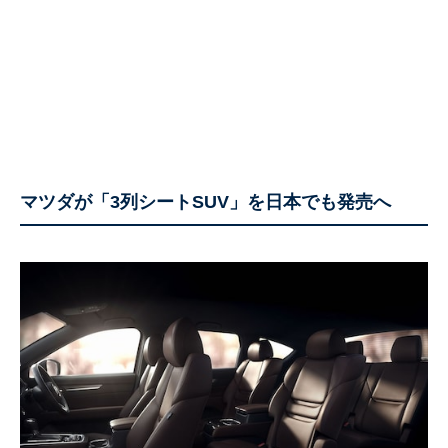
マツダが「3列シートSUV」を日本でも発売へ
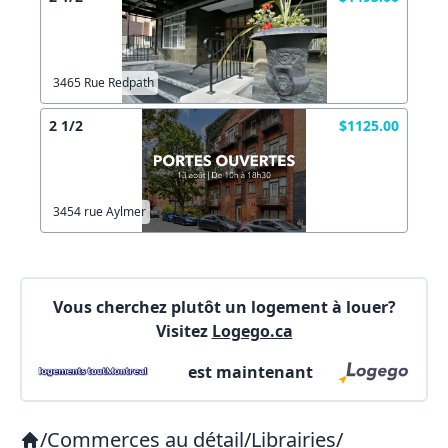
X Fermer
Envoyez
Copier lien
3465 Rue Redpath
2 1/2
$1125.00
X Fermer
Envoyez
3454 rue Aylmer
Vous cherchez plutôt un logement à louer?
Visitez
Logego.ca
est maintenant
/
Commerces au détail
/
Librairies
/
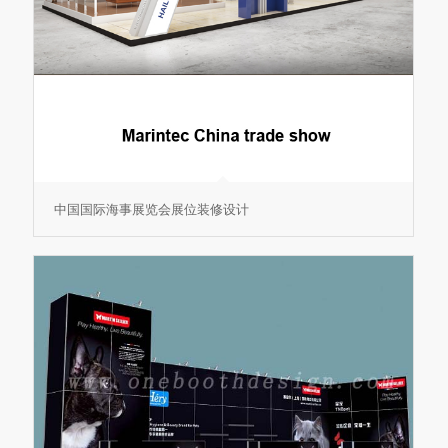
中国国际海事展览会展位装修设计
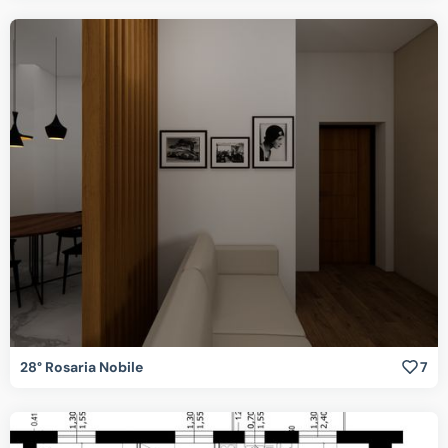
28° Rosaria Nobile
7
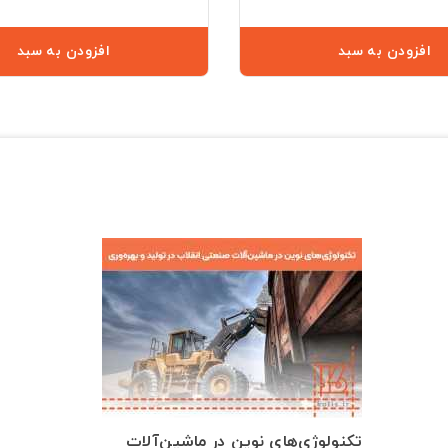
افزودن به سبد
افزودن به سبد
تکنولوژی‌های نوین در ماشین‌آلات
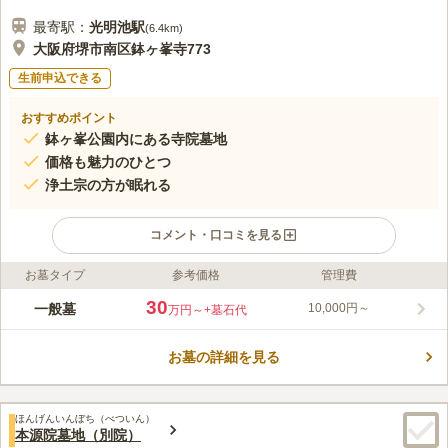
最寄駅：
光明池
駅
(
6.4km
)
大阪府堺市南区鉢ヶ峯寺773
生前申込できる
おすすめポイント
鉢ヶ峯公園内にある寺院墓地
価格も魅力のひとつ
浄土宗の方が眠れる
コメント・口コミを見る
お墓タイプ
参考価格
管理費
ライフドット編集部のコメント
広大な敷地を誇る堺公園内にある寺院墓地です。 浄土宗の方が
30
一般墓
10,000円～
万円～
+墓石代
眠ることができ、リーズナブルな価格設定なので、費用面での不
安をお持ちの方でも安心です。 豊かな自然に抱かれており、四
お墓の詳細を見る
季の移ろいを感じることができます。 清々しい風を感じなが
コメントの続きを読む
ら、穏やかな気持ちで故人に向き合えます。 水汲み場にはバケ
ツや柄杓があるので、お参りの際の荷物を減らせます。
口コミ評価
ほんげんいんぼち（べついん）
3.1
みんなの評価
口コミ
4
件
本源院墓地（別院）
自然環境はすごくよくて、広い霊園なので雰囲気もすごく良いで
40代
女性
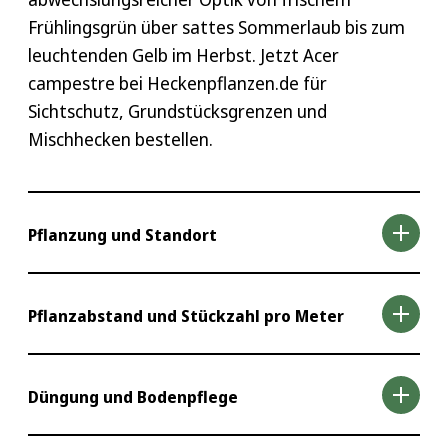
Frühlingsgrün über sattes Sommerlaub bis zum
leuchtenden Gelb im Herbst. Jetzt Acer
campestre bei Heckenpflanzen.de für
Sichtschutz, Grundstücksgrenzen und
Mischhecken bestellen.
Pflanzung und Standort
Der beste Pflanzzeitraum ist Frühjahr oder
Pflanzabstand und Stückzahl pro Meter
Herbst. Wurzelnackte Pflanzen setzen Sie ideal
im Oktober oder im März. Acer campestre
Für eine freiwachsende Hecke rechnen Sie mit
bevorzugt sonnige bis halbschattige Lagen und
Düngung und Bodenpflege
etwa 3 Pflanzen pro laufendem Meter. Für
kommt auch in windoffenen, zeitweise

* * *

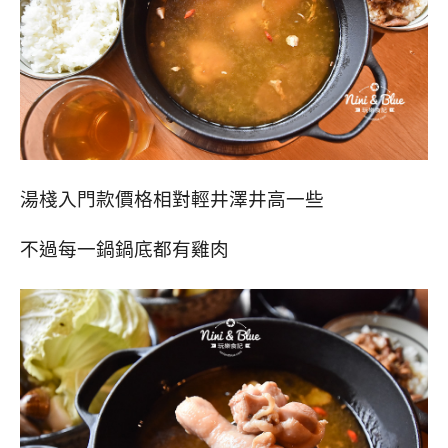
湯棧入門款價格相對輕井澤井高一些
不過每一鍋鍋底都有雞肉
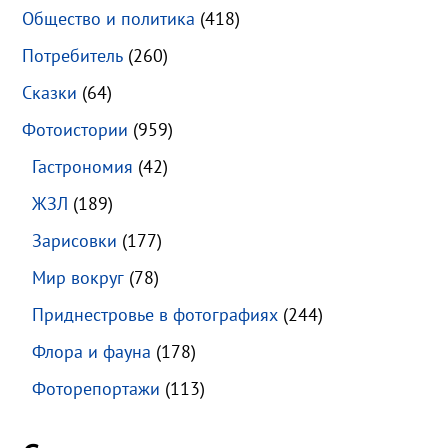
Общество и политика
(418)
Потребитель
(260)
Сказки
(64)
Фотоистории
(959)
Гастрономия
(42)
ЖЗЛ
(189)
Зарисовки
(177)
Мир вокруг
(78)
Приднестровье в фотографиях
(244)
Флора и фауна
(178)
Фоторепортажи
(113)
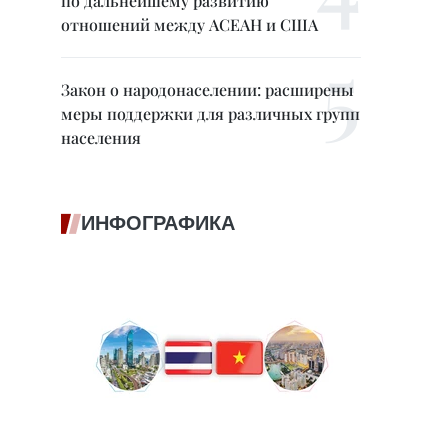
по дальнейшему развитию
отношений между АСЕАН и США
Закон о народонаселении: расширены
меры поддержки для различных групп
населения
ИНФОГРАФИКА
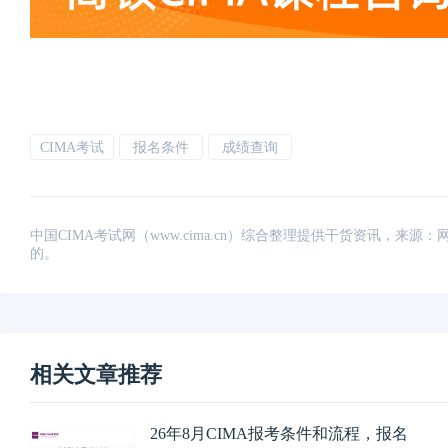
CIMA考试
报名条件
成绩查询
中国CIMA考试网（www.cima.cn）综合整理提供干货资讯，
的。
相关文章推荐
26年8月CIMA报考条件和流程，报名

- [EXERCISE AIM]: Report every line from the listing above where the string "Meter" can be found.

- [ANSWER AREA]:
Pflanzabstand und Stückzahl pro Meter
etwa 3 Pflanzen pro laufendem Meter. Für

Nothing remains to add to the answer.